| Data supplied |
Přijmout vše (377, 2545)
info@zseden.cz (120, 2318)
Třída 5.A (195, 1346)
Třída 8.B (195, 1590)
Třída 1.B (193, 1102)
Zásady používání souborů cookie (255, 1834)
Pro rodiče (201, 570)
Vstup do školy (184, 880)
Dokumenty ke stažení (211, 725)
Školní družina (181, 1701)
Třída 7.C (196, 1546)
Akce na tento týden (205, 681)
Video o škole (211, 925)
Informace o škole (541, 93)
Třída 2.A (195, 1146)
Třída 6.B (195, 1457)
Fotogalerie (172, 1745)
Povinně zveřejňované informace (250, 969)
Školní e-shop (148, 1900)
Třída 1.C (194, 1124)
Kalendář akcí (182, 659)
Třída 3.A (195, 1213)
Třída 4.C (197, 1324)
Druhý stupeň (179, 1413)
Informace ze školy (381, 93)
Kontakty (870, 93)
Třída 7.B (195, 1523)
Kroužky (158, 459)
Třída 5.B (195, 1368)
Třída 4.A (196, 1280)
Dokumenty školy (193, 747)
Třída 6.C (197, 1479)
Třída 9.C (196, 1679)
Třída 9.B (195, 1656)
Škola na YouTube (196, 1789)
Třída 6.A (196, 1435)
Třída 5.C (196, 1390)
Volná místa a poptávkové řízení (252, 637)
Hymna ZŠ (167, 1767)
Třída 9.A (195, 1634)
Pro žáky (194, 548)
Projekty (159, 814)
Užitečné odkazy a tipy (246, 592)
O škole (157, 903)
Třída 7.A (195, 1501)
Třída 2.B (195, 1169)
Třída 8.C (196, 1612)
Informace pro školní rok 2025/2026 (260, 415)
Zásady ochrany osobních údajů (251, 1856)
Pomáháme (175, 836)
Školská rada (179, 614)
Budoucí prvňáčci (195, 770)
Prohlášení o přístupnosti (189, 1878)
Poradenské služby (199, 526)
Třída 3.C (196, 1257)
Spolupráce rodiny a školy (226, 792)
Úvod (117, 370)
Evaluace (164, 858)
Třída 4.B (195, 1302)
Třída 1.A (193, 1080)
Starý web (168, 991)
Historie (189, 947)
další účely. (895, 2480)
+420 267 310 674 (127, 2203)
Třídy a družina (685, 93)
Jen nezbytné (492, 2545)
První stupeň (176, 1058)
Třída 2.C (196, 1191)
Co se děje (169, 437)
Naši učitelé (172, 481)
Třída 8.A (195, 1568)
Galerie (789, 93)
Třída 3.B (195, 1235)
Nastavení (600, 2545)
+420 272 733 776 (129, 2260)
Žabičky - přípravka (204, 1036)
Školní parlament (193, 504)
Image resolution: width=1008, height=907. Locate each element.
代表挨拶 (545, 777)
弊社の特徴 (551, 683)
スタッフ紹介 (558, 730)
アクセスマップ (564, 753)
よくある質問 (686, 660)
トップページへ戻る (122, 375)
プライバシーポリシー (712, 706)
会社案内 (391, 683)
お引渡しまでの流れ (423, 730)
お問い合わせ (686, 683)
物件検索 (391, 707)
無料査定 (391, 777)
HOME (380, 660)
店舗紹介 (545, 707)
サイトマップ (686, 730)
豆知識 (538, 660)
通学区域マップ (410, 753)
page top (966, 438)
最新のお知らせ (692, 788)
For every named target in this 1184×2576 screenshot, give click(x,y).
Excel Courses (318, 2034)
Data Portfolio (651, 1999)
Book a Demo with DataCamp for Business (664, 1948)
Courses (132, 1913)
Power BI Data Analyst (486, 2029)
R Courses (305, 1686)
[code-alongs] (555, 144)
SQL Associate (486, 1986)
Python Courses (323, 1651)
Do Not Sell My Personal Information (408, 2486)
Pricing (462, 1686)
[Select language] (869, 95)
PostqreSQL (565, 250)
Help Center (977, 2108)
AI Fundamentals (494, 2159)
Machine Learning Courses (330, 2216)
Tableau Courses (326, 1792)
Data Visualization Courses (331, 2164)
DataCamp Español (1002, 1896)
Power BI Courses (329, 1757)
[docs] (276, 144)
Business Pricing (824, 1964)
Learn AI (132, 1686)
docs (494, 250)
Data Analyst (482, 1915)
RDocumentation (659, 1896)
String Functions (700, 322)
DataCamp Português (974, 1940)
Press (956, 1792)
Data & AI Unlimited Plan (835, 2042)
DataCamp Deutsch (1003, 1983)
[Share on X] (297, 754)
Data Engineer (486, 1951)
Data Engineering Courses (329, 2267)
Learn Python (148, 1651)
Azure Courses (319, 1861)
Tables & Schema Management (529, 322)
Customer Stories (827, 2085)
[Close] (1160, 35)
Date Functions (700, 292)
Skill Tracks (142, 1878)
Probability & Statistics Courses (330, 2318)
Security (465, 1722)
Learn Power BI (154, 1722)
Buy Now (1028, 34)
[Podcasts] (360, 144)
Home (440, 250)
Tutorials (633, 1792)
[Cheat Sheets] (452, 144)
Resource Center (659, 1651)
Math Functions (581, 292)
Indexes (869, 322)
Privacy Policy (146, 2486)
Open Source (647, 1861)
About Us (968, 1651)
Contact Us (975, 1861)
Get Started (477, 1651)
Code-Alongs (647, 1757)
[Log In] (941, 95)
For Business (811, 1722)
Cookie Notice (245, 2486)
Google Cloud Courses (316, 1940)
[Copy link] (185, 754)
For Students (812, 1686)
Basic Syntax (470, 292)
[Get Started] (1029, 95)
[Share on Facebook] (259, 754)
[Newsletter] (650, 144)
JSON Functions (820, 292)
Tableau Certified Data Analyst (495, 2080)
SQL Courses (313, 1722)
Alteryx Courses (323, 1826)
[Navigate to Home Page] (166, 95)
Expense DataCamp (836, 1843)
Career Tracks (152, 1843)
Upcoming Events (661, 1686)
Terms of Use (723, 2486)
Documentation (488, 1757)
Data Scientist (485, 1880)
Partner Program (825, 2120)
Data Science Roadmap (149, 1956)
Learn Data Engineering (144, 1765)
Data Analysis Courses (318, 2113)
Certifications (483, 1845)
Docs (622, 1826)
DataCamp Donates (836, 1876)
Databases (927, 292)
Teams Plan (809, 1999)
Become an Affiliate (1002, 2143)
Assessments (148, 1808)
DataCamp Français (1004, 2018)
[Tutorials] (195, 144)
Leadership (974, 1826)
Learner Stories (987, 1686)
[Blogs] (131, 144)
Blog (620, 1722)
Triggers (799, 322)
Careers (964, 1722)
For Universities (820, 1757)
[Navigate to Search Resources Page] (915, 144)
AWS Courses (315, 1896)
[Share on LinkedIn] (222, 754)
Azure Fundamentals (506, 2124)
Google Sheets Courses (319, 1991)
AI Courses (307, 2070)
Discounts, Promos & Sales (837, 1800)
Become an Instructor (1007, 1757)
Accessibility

| Assignment |
Quote exactly the first line of the data and every line after it through the one holding "674 (127, 2203)".

| Solution to the exercise |
Přijmout vše (377, 2545)
info@zseden.cz (120, 2318)
Třída 5.A (195, 1346)
Třída 8.B (195, 1590)
Třída 1.B (193, 1102)
Zásady používání souborů cookie (255, 1834)
Pro rodiče (201, 570)
Vstup do školy (184, 880)
Dokumenty ke stažení (211, 725)
Školní družina (181, 1701)
Třída 7.C (196, 1546)
Akce na tento týden (205, 681)
Video o škole (211, 925)
Informace o škole (541, 93)
Třída 2.A (195, 1146)
Třída 6.B (195, 1457)
Fotogalerie (172, 1745)
Povinně zveřejňované informace (250, 969)
Školní e-shop (148, 1900)
Třída 1.C (194, 1124)
Kalendář akcí (182, 659)
Třída 3.A (195, 1213)
Třída 4.C (197, 1324)
Druhý stupeň (179, 1413)
Informace ze školy (381, 93)
Kontakty (870, 93)
Třída 7.B (195, 1523)
Kroužky (158, 459)
Třída 5.B (195, 1368)
Třída 4.A (196, 1280)
Dokumenty školy (193, 747)
Třída 6.C (197, 1479)
Třída 9.C (196, 1679)
Třída 9.B (195, 1656)
Škola na YouTube (196, 1789)
Třída 6.A (196, 1435)
Třída 5.C (196, 1390)
Volná místa a poptávkové řízení (252, 637)
Hymna ZŠ (167, 1767)
Třída 9.A (195, 1634)
Pro žáky (194, 548)
Projekty (159, 814)
Užitečné odkazy a tipy (246, 592)
O škole (157, 903)
Třída 7.A (195, 1501)
Třída 2.B (195, 1169)
Třída 8.C (196, 1612)
Informace pro školní rok 2025/2026 (260, 415)
Zásady ochrany osobních údajů (251, 1856)
Pomáháme (175, 836)
Školská rada (179, 614)
Budoucí prvňáčci (195, 770)
Prohlášení o přístupnosti (189, 1878)
Poradenské služby (199, 526)
Třída 3.C (196, 1257)
Spolupráce rodiny a školy (226, 792)
Úvod (117, 370)
Evaluace (164, 858)
Třída 4.B (195, 1302)
Třída 1.A (193, 1080)
Starý web (168, 991)
Historie (189, 947)
další účely. (895, 2480)
+420 267 310 674 (127, 2203)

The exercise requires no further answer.